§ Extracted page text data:
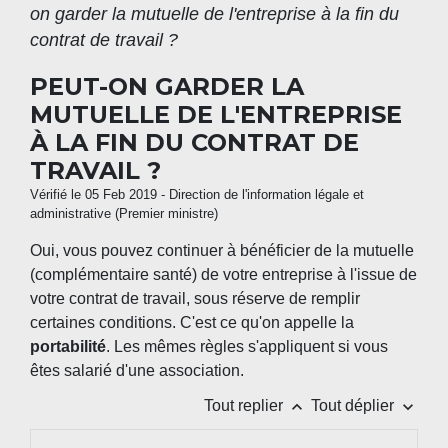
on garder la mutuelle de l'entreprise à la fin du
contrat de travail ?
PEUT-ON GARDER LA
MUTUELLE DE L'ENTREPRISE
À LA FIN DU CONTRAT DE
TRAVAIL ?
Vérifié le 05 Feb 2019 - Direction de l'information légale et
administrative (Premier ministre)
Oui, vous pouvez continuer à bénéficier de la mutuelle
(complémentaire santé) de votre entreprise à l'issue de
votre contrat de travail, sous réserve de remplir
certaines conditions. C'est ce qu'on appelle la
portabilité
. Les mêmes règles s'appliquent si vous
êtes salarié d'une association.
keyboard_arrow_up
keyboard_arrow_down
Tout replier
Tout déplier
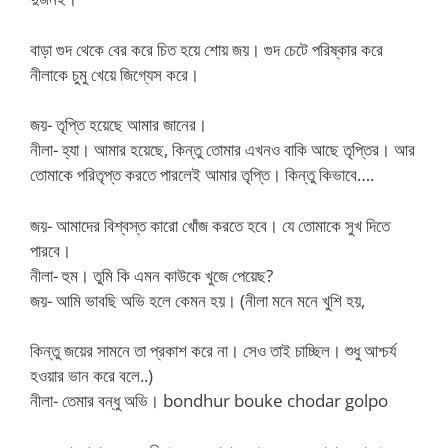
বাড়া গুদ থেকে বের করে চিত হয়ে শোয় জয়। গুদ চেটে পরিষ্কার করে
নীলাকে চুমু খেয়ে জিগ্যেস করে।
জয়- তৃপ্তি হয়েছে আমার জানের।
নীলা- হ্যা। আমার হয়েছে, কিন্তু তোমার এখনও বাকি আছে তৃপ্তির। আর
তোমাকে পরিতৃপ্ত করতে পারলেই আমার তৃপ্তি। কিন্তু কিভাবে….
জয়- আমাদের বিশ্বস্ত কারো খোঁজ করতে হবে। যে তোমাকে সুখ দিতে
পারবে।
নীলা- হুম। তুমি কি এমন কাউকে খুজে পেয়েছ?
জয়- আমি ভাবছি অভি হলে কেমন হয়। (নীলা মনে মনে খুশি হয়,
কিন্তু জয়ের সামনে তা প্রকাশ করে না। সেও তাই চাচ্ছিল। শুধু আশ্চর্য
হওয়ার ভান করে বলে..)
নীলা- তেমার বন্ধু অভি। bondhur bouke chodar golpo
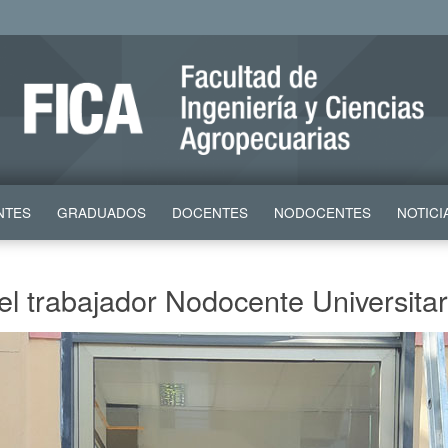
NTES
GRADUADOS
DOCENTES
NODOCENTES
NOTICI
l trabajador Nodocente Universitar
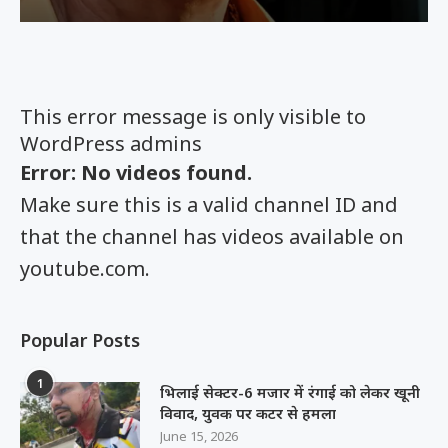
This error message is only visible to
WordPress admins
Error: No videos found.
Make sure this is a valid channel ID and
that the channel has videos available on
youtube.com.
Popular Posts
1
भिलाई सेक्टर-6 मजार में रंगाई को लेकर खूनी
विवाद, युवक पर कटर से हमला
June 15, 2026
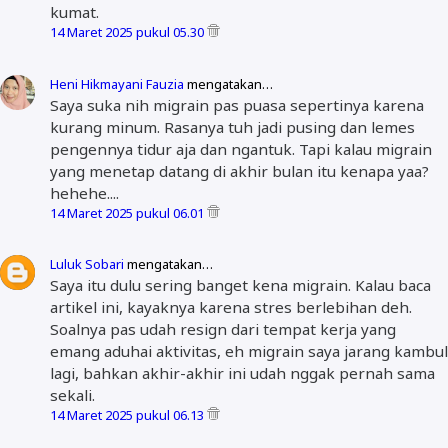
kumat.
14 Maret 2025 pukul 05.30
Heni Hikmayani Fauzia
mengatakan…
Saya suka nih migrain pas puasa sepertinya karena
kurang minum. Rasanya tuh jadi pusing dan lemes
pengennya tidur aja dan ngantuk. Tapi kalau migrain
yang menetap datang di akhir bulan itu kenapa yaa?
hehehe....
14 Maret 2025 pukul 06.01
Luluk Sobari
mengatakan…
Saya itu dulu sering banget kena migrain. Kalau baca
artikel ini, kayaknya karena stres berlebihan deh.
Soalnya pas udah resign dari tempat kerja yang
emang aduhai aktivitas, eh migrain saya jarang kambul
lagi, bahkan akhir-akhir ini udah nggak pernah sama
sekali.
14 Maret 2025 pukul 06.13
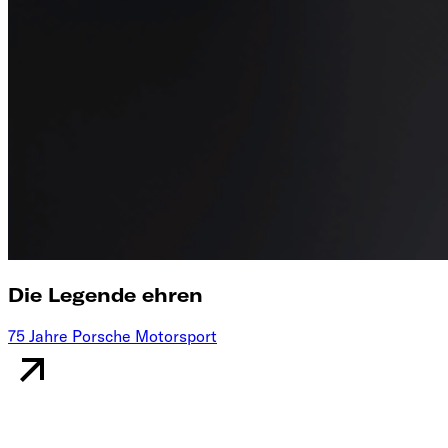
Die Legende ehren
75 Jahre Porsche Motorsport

§ What you should do: Across the data above, how many lines include the word "vous"? Give only the number.

§ Answer space: 2